From the sound of it this boy would have had no chance against a armed, bigger, violent man. He could try the “passive” response that some people suggest. The kids in the Amish school house did that and virtually all of them died because of it. Or this boy could equalized the situation, or in this case turn it in his favor, by using a handgun. There is an old saying: God made men, Sam Colt made them equal.

Some may lament that this boy will face a lifetime of knowing he killed someone -- and it sounds like he killed his father but the news report is unclear. No doubt he will experience some emotional trauma. I’m doubt that sparing him trauma by having him dead is a better alternative.

Marvin Horton was intent on invading someone's home. He first climbed a six foot chain-link fence to enter the yard. He fought off three dogs and then forced open the front door of Brenda’ Glover’s home. Her two sons, 17-years-old and 18-years-old were fighting the invader when Brenda entered the room. She and her sons tried to evict the man but couldn’t. She threatened to get her handgun if he didn’t stop. He refused.

She got her handgun and shot the man in the butt. That didn’t even stop him. The woman fired two more times. At this point the man fled the scene but amazingly ran across the street, climbed another fence and kicked in the door of that house. The homeowners there fought him off. He then invade a third home which is when police finally showed up and apprehended him. Glover said she got the gun when her sons were little as a means of self-defense but never thought she’d have to use it in her own home.

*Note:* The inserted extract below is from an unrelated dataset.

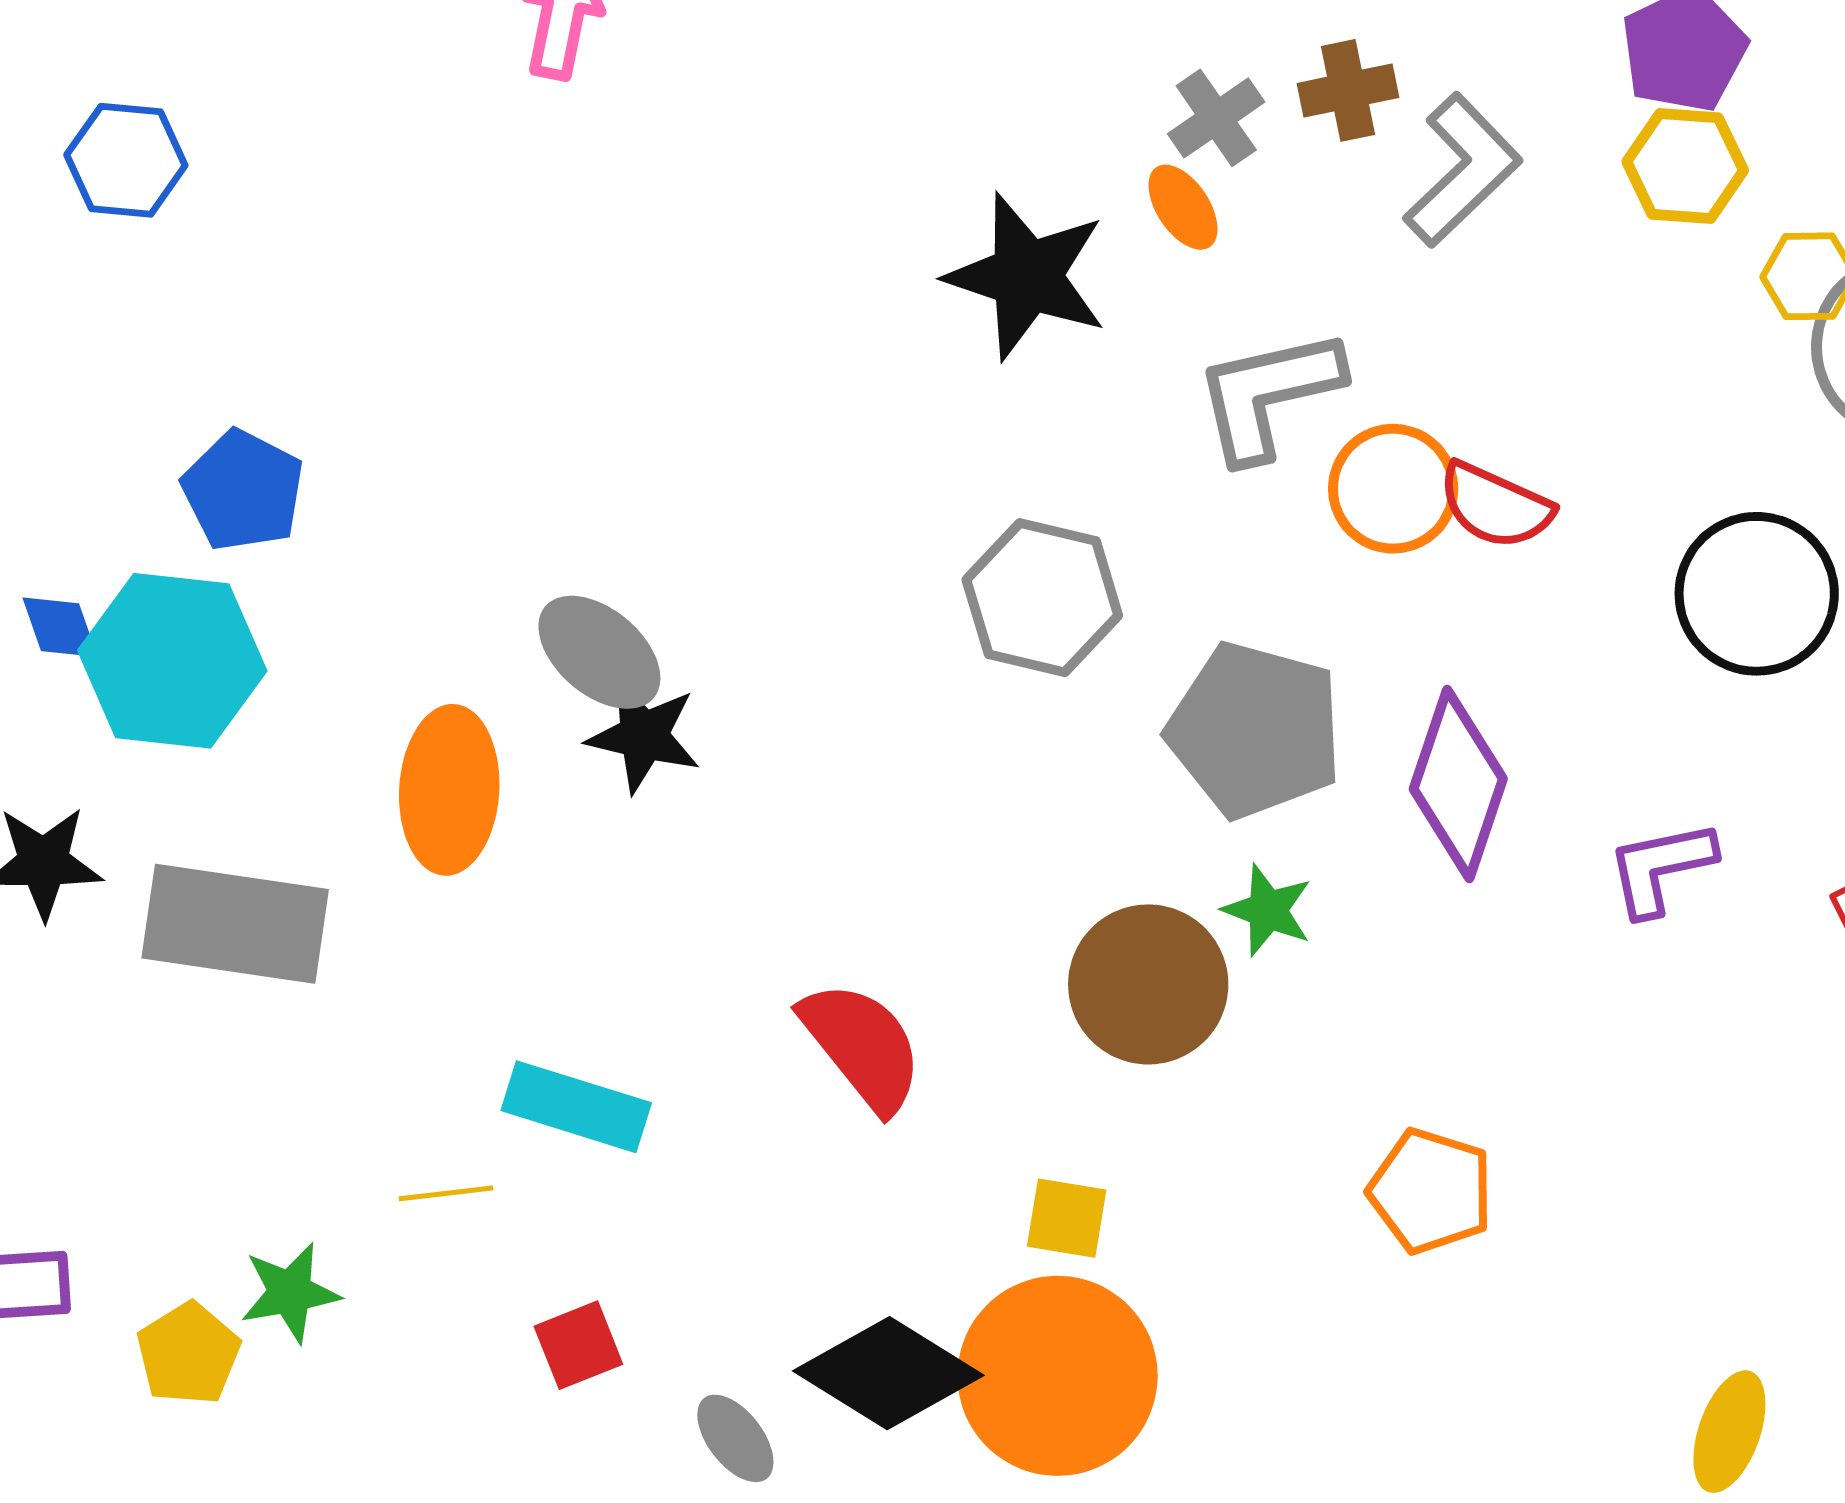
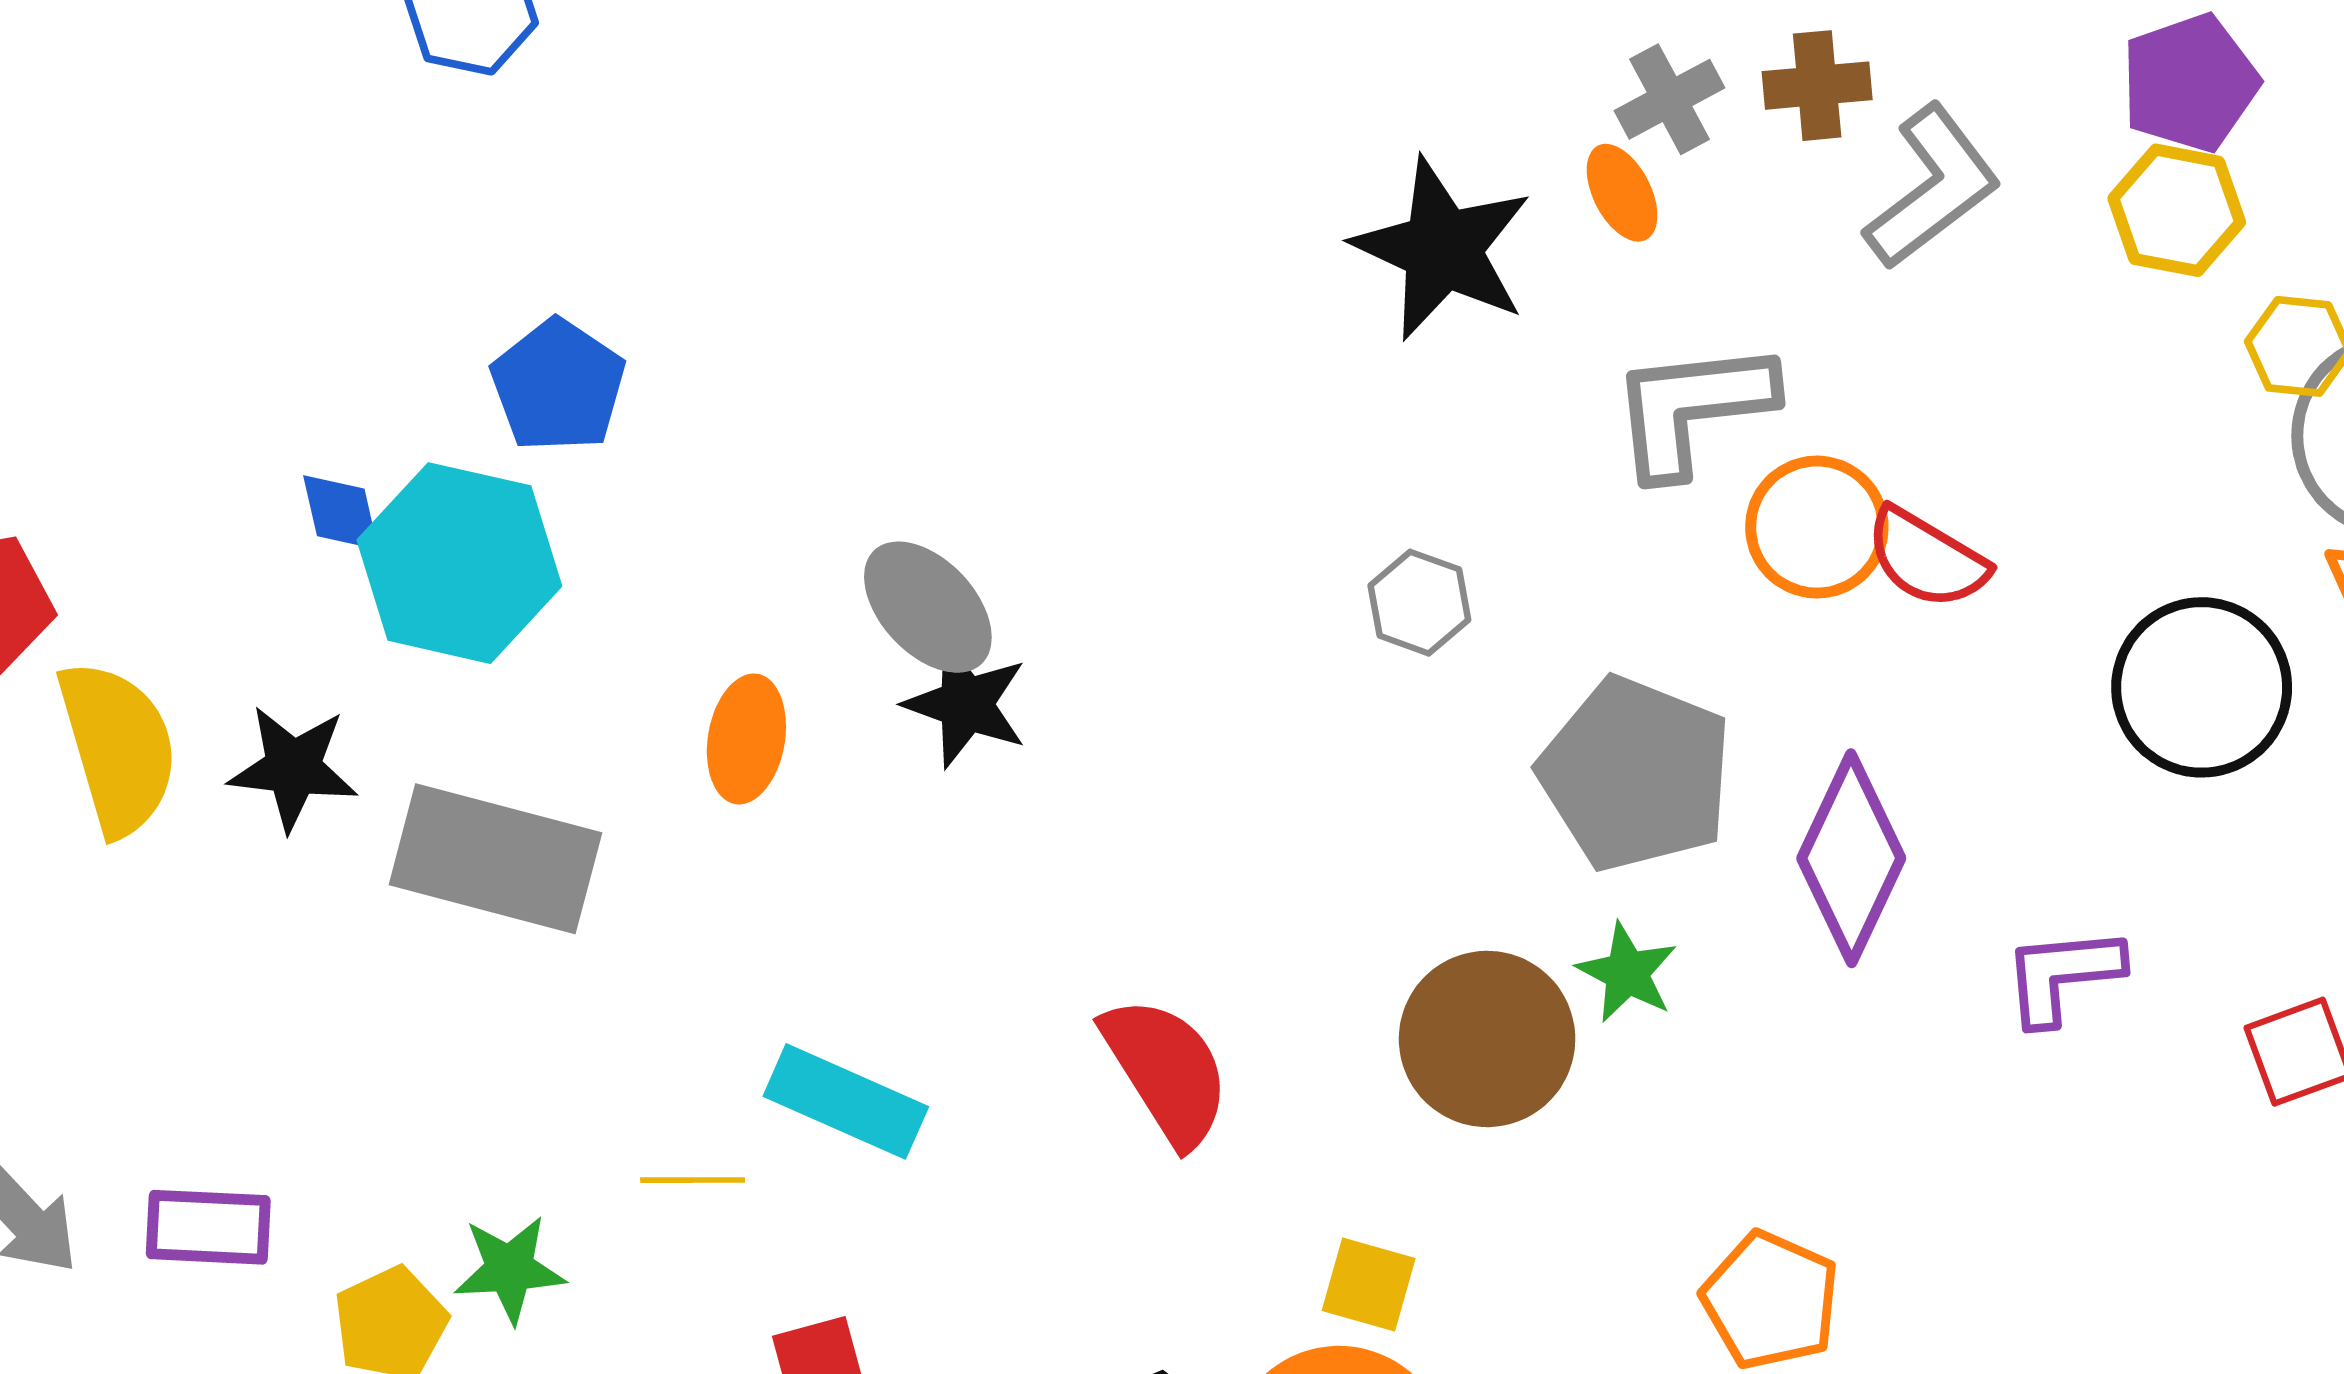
gray hexagon: (1042, 598) -> (1419, 603), size x0.6
orange ellipse: (449, 790) -> (746, 739), size x0.7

A six foot fence didn’t stop him. Three dogs and a locked door didn’t stop him. Two hulking teenage males, weighing in at 385 pounds between them, didn’t stop him. But one woman with a handgun forced him out of the house.

Terri Gavinski was recently home alone. Her husband was at work. She was suddenly confronted by a large man who had broken into to her home. She pleaded with him not to hurt her and said she’d give him anything he wanted. He forced her upstairs and started ransacking the house. While he was searching for valuables she spotted a loaded handgun belonging to her husband and put it in the pocket of her housecoat. He forced her to help him carry valuables downstairs but didn’t notice she now was armed. In the kitchen she pulled the gun and fired and the invade fled in terror. Terri said: “I am not a gun person. My husband is.” I bet she’s glad about that now.

Recently in Brighton, Tennessee a man broke into the home of two women at 3 am and began assaulting them. He tied them up and was trying to rape them. One woman managed to get loose and fled to the home of a neighbor who armed himself and went to the home to help the second woman. When he entered found the intruder attacking the second woman. The intruder attacked the man who shot him. When police arrived they found the rapist on the front porch dead.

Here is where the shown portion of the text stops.